Another surprise: Rust’s std::fs::copy does in-kernel copy when possible, using copy_file_range syscall on Linux.
Huh. If it’s fine to create your own “mediation pipe” to satisfy the API, and then splice(in, pipe); splice(pipe, out) … why doesn’t the kernel support that itself?
splice(in, pipe); splice(pipe, out)
Maybe it’s because errors need to be reported on the pipe instead of on in or out?
Does it work properly with stdin and EOFs sent with ^D?
I didn’t know this was an issue. :-)
tail -f - hitting ctrl+d does not quit the program,
but cat - does.
tail -f -
I assume using splice from Ruby would result in a similar increase in speed.
I wrote a fast cat once out of actual necessity.
I was working with an embedded system where, for installation/testing purposes (details forgotten), we had a service running in a VM that would help bootstrap a system. Part of this setup was a script that would run on the target, read a binary blob from a file descriptor and write it to the device. That reading was done with the target system’s implementation of cat.

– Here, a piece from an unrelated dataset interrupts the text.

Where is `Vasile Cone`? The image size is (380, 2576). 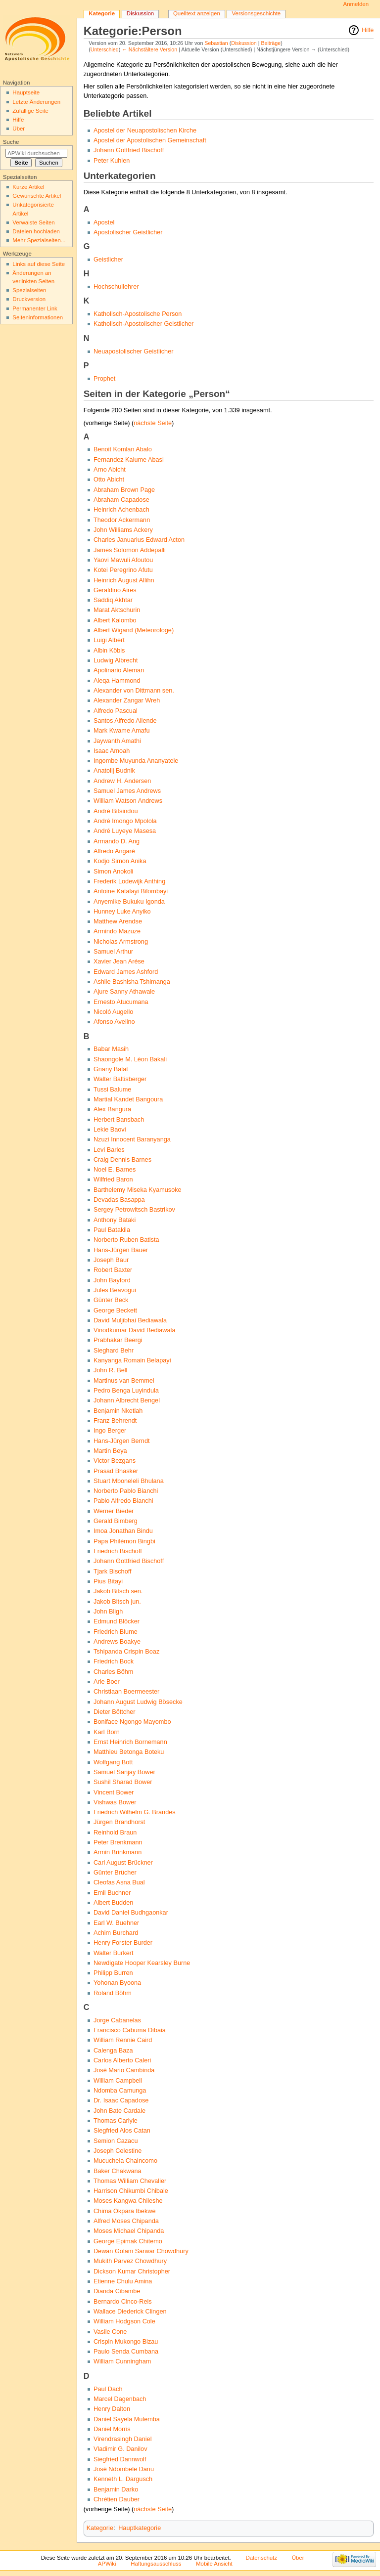 Vasile Cone is located at coordinates (110, 2331).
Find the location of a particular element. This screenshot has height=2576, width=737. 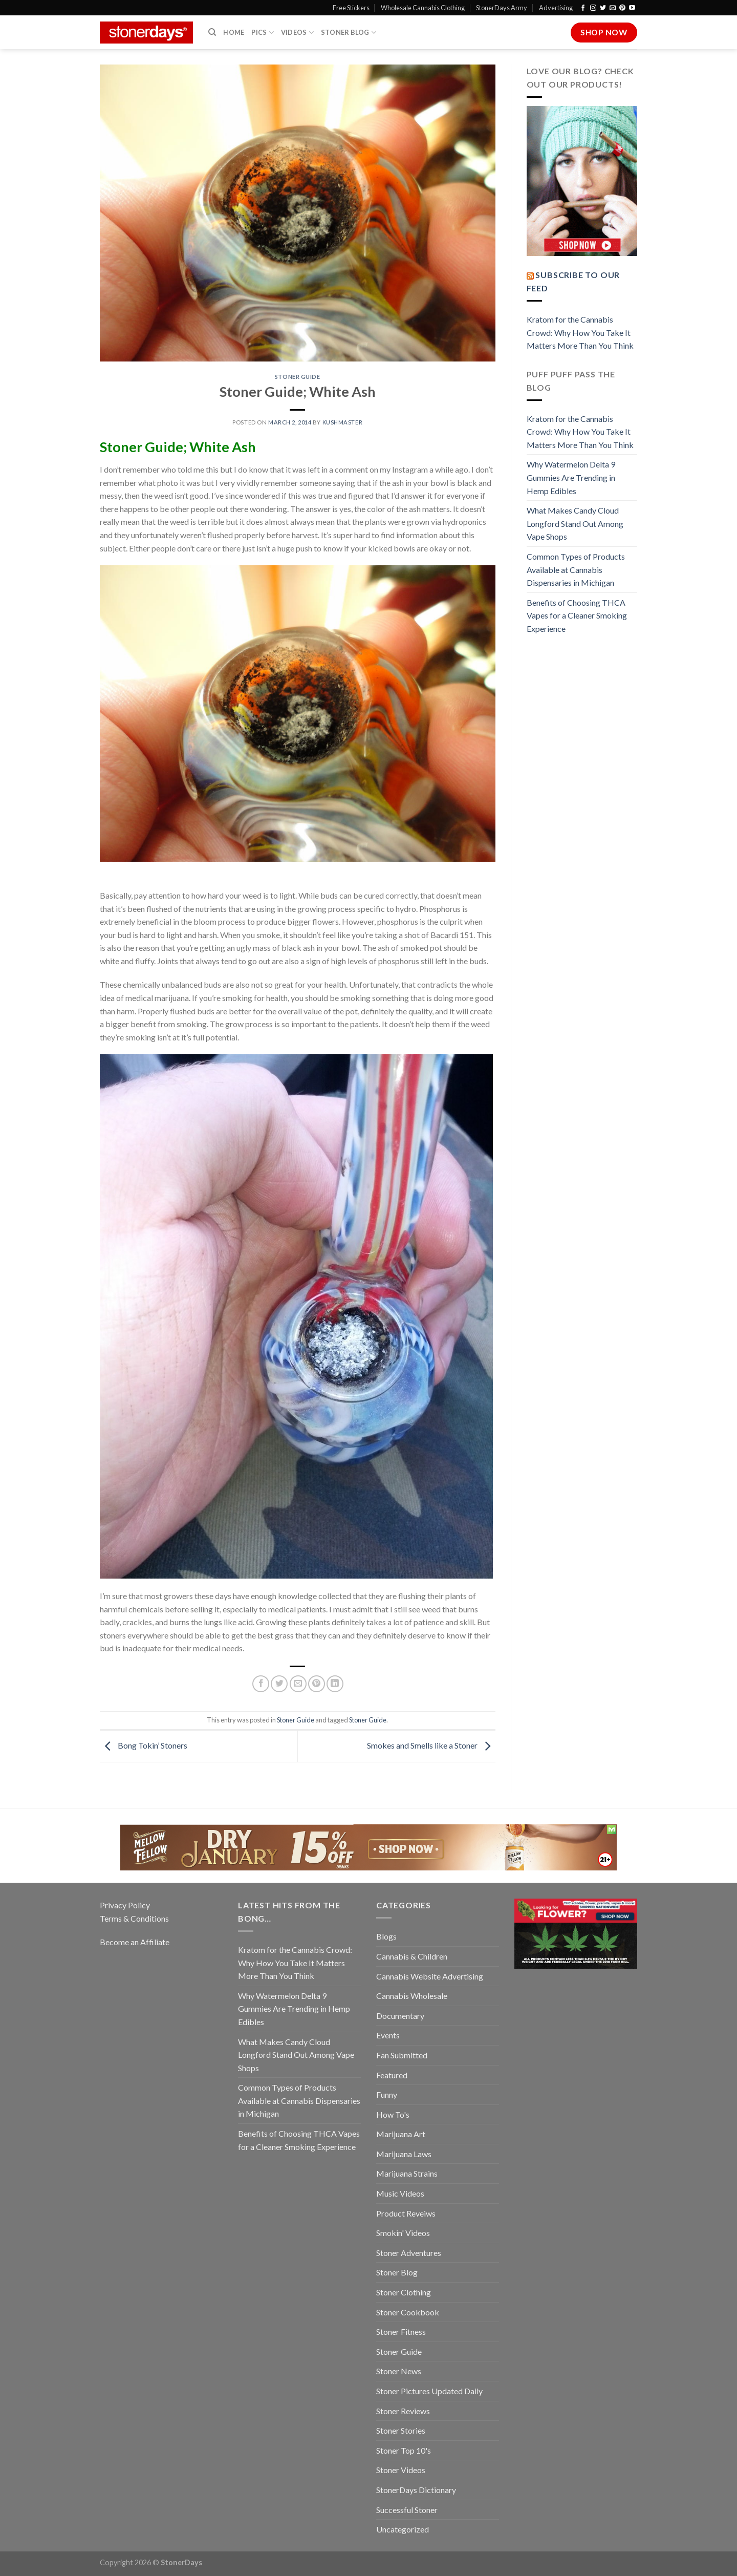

As it happened, the sending of the binary blob to the target turned out to be a significant bottleneck. After I profiled it, it turned out that cat was taking a long time to read and write the bytes. I looked at the source and found it was using fread and fwrite. I changed it to use read/write and the transfer time went down significantly. It was great because I’m fairly certain this was part of our automated build system to create images for the devs and the result was that build times went down a lot.
So sometimes you really do need a faster cat.
Why were fread/fwrite slow? Aren’t they thin veneers over read/write that do a bit of buffering?
For “buffering”, read “copying”.
With read/write, it’s just copying into a buffer (read), and then copying out of that buffer (write).
With fread/fwrite it’s copying into a buffer (read), then copying from that buffer to another buffer (fread), then potentially copying that back (fwrite), before finally copying it back into another buffer (write). That can really add up - even the read/write loop is more than we’d want ideally, hence stuff like splice.
I’d imagine that the reason for GNU cat not using splice is because of portability (POSIX). Remember GNU cat wants to support different OS’es. Splice being a Linux specific feature would break this portability.
Not really. GNU cp takes advantage of Linux-only FICLONE (copy-on-write file cloning) feature when available. GNU cat could do the same.